------ Input for this task
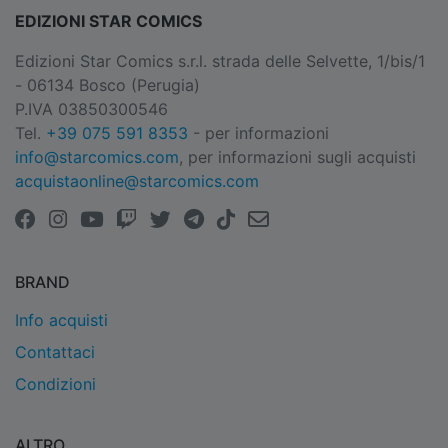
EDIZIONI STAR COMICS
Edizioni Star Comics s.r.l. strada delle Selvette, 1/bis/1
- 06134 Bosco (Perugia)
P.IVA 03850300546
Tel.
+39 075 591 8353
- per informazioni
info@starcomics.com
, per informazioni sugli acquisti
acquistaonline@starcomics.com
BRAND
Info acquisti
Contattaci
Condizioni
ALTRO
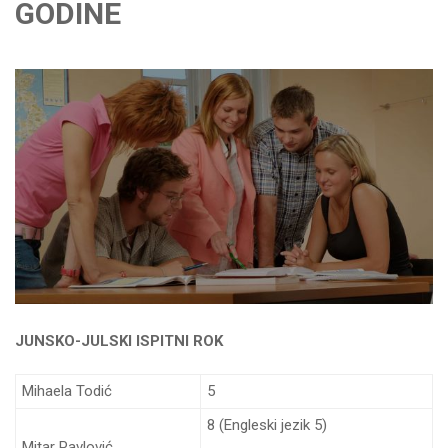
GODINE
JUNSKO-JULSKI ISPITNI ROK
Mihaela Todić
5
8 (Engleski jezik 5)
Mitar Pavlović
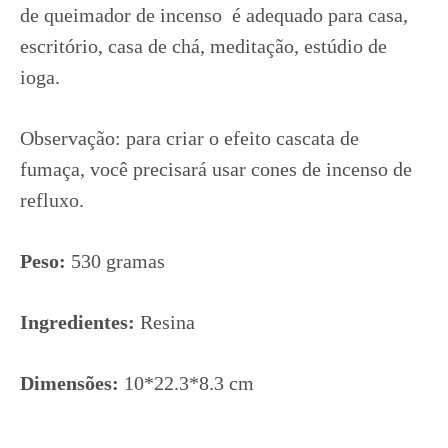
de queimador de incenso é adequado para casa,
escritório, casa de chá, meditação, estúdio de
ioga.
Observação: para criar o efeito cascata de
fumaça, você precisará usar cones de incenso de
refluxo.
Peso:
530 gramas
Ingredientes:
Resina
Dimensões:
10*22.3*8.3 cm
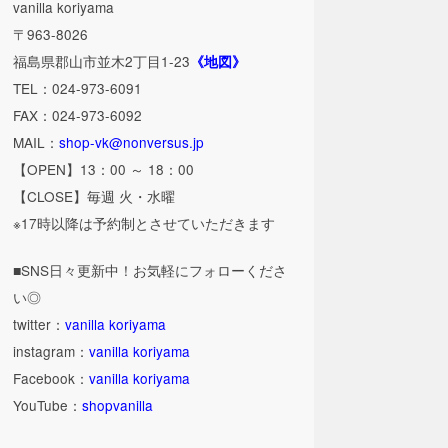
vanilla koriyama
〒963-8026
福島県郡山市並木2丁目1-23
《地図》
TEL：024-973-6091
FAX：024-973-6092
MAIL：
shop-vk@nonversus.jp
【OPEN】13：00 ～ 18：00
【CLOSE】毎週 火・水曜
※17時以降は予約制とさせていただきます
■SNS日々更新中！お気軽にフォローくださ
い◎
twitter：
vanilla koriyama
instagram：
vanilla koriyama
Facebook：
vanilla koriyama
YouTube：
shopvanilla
------------
What the task requires
If a line in the entries above holds "acquisti", include it in the count; report nothing but the resulting number.

Expected answer
2